I'm working on the problem of migrating voting data from one grouping, electoral divisions, to another, census divisions. I'm not sure if this is a common problem in statistics broadly, but in the spatial world it's often called the "modifiable areal unit problem", and I'm struggling to find a way to quantify the error.
For example, imagine we have a two-party system where people can either vote for Party A, Party B, or not vote at all. In a small neighbourhood, a street is divided so that there are 10 houses, split between two groups as follows, where the lines represent the grouping of houses (the H's) into election divisions:
EDiv 1 EDiv 2 ________________________ __________________________ H1 H2 H3 H4 H5 H6 H7 H8 H9 H10
We know that exactly 1 person lives in each house. We also know that in EDiv 1, there were 2 Party A votes, 1 Party B votes, and 2 non-voters. In EDiv 2, there was 1 Party A voter, 3 Party B voters, and 1 non-voter.

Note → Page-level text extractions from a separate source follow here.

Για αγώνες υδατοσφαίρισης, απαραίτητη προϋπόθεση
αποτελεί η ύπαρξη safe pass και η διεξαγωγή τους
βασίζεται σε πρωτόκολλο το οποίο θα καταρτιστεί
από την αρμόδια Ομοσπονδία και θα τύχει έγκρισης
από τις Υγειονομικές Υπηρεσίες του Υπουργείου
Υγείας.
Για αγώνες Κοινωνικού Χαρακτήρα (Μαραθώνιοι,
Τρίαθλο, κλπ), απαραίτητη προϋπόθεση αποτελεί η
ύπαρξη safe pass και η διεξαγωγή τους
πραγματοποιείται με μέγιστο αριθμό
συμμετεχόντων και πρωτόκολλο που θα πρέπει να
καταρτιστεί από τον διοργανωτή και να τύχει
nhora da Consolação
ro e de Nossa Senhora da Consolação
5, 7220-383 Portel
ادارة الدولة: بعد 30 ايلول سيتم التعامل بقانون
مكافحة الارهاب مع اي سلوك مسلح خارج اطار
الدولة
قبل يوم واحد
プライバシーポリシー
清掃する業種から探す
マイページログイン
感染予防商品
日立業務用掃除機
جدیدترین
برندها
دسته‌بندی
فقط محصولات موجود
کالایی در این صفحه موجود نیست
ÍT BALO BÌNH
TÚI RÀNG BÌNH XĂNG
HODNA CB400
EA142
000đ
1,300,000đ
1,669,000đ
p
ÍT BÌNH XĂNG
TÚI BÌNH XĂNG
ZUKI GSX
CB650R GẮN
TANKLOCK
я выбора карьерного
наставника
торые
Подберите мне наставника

We're interested, however, in finding out vote distribution by census division. These, over the same houses as above, look like this:
CDiv 1 CDiv 2 CDiv 3 ____________ ______________________ ____________ H1 H2 H3 H4 H5 H6 H7 H8 H9 H10
The question is then in two parts: 1) how do you estimate the vote count total in the census divisions, and 2) how do you quantify the uncertainity.
My approach to the first part (which may be incorrect) was to perform calculations party-by-party. For example:
For Party A in EDiv 1, each house has a probability of voting for them of 2/5 = 0.4. In EDiv 2 it is 1/5 = 0.2. Then, when you group them by census divisions, you sum probabilities up, so CDiv 2 would likely have 0.4 + 0.4 + 0.2 + 0.2 = 1.2 votes for Party A.
Is this the correct approach, and if so, how do I quantify the error? It's also worth mentioning that the actual data I'm working with is at a very small scale (typically ~500 people per area), which helps to reduce the MAUP problem compared to larger spatial divisions.